### WHAT YOU NEED TO DO:
Down to the final line, reproduce the entries that follow exactly.

### SOURCE DATA:
+++++
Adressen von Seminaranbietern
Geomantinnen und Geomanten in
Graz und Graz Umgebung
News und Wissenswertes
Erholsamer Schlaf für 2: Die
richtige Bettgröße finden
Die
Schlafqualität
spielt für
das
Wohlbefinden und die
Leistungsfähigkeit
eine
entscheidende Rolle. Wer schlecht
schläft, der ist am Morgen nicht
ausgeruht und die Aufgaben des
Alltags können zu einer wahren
+++++
### TASK SOLUTION:
Adressen von Seminaranbietern
Geomantinnen und Geomanten in
Graz und Graz Umgebung
News und Wissenswertes
Erholsamer Schlaf für 2: Die
richtige Bettgröße finden
Die
Schlafqualität
spielt für
das
Wohlbefinden und die
Leistungsfähigkeit
eine
entscheidende Rolle. Wer schlecht
schläft, der ist am Morgen nicht
ausgeruht und die Aufgaben des
Alltags können zu einer wahren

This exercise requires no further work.